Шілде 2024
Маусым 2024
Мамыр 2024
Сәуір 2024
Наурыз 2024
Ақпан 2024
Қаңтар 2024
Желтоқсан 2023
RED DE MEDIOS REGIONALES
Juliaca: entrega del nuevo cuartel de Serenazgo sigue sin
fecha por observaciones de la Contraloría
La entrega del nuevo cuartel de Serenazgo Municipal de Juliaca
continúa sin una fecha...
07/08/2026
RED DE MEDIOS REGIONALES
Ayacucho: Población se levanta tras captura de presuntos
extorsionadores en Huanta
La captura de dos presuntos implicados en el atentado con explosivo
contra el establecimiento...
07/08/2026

---

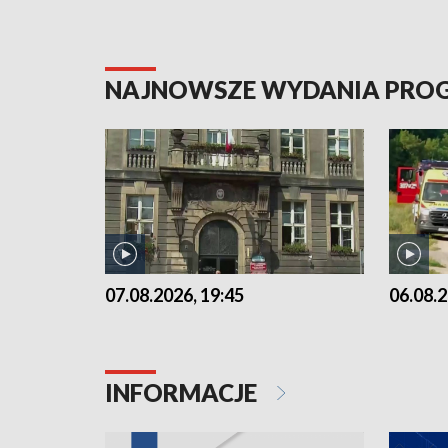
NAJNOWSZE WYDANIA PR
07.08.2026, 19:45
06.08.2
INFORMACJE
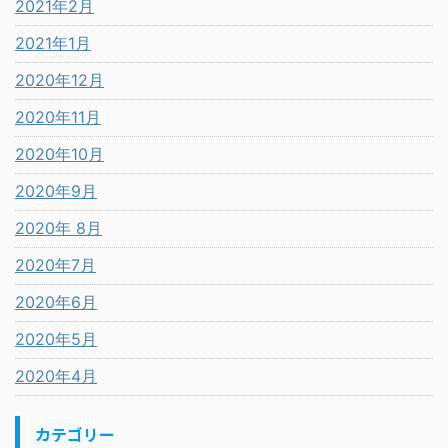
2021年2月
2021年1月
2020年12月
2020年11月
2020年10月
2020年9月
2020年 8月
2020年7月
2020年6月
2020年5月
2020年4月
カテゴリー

---

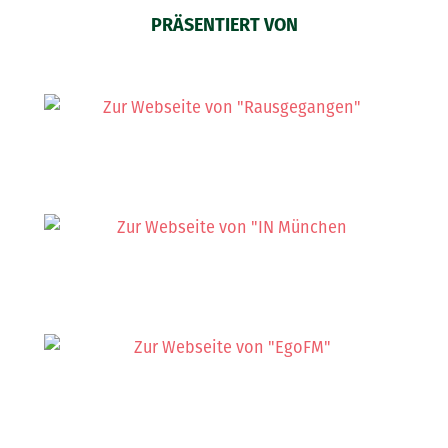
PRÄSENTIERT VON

---

> [EXERCISE DESCRIPTION] The word "nuevo" may appear in several lines of the data; copy every line where it does.

> [RESULT OF THE TASK]
Juliaca: entrega del nuevo cuartel de Serenazgo sigue sin
La entrega del nuevo cuartel de Serenazgo Municipal de Juliaca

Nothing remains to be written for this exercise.